Submitted by Ali Law Group PC on
On February 26, 2018, the National Labor Relations Board (NLRB) issued an Order vacating its recent decision which overturned the broad standard applied in determining joint employment.
As we previously reported, on December 14, 2017, in Hy-Brand Industrial Contractors and Brandt Construction Co., the NLRB overruled the definition of joint employer developed in the NLRB’s 2015 ruling of Browning-Ferris Industries. In Hy-Brand, the NLRB applied the direct control test, as opposed to the Browning-Ferris indirect control test, to determine whether entities shared or co-determined matters governing terms and conditions of employment.
After the issuance of the Hy-Brand decision, the NLRB found there to be a violation of ethical standards in light of the determination of the “Board’s Designated Agency Ethics Official that Member Emanuel is, and should have been, disqualified from participating in that proceeding.” As a result, the NLRB vacated the Hy-Brand decision, thereby reinstating the Browning-Ferris indirect control test for defining a joint employer.

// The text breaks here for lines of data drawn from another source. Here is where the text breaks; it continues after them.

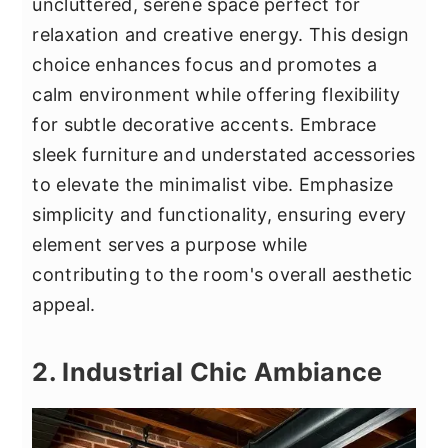
uncluttered, serene space perfect for
relaxation and creative energy. This design
choice enhances focus and promotes a
calm environment while offering flexibility
for subtle decorative accents. Embrace
sleek furniture and understated accessories
to elevate the minimalist vibe. Emphasize
simplicity and functionality, ensuring every
element serves a purpose while
contributing to the room's overall aesthetic
appeal.
2. Industrial Chic Ambiance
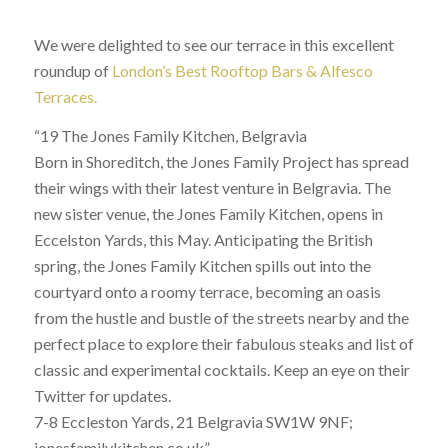
We were delighted to see our terrace in this excellent
roundup of
London’s Best Rooftop Bars & Alfesco
Terraces.
“19 The Jones Family Kitchen, Belgravia
Born in Shoreditch, the Jones Family Project has spread
their wings with their latest venture in Belgravia. The
new sister venue, the Jones Family Kitchen, opens in
Eccelston Yards, this May. Anticipating the British
spring, the Jones Family Kitchen spills out into the
courtyard onto a roomy terrace, becoming an oasis
from the hustle and bustle of the streets nearby and the
perfect place to explore their fabulous steaks and list of
classic and experimental cocktails. Keep an eye on their
Twitter for updates.
7-8 Eccleston Yards, 21 Belgravia SW1W 9NF;
jonesfamilykitchen.co.uk”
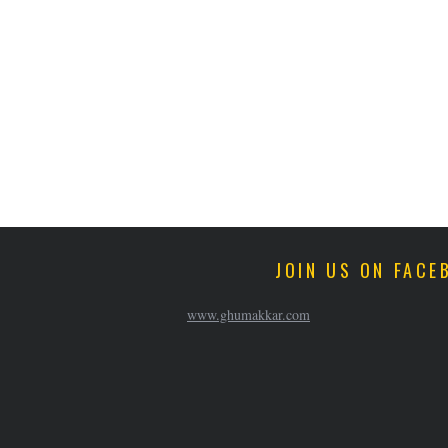
JOIN US ON FACE
www.ghumakkar.com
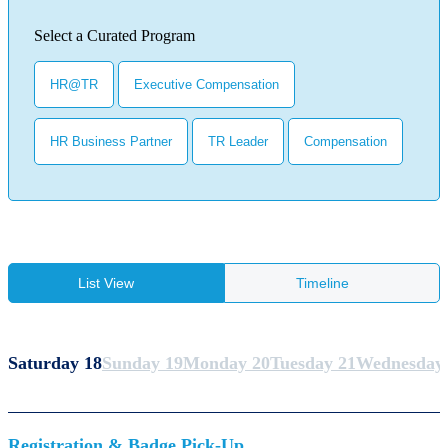
Select a Curated Program
HR@TR
Executive Compensation
HR Business Partner
TR Leader
Compensation
List View
Timeline
Saturday 18
Sunday 19
Monday 20
Tuesday 21
Wednesday
Registration & Badge Pick-Up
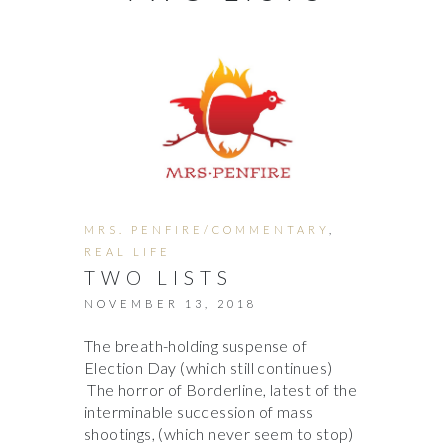
MRS. PENFIRE/COMMENTARY
,
REAL LIFE
TWO LISTS
NOVEMBER 13, 2018
The breath-holding suspense of
Election Day (which still continues)
The horror of Borderline, latest of the
interminable succession of mass
shootings, (which never seem to stop)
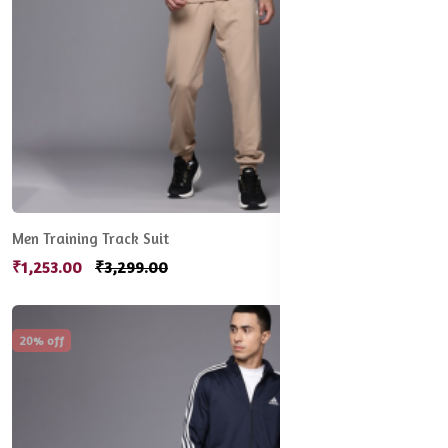
Men Training Track Suit
₹1,253.00
₹3,299.00
20% off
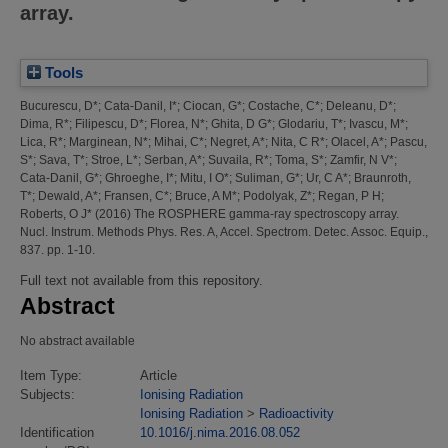
array.
Tools
Bucurescu, D*
;
Cata-Danil, I*
;
Ciocan, G*
;
Costache, C*
;
Deleanu, D*
;
Dima, R*
;
Filipescu, D*
;
Florea, N*
;
Ghita, D G*
;
Glodariu, T*
;
Ivascu, M*
;
Lica, R*
;
Marginean, N*
;
Mihai, C*
;
Negret, A*
;
Nita, C R*
;
Olacel, A*
;
Pascu,
S*
;
Sava, T*
;
Stroe, L*
;
Serban, A*
;
Suvaila, R*
;
Toma, S*
;
Zamfir, N V*
;
Cata-Danil, G*
;
Ghroeghe, I*
;
Mitu, I O*
;
Suliman, G*
;
Ur, C A*
;
Braunroth,
T*
;
Dewald, A*
;
Fransen, C*
;
Bruce, A M*
;
Podolyak, Z*
;
Regan, P H
;
Roberts, O J*
(2016)
The ROSPHERE gamma-ray spectroscopy array.
Nucl. Instrum. Methods Phys. Res. A, Accel. Spectrom. Detec. Assoc. Equip.,
837. pp. 1-10.
Full text not available from this repository.
Abstract
No abstract available
Item Type:
Article
Subjects:
Ionising Radiation
Ionising Radiation
>
Radioactivity
Identification
10.1016/j.nima.2016.08.052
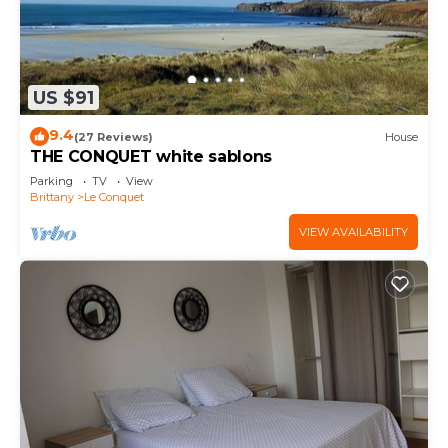
US $91
9.4
(27 Reviews)
House
THE CONQUET white sablons
Parking
TV
View
Brittany
Le Conquet
VIEW AVAILABILITY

The expansive Browning-Ferris indirect control test for determining joint employment is once again the applicable standard. Under Browning-Ferris, if an employer retains the right to control another employer’s employees—regardless of whether it actually exercises that control—such control is sufficient to establish a joint-employer relationship over those employees it has retained the right to control.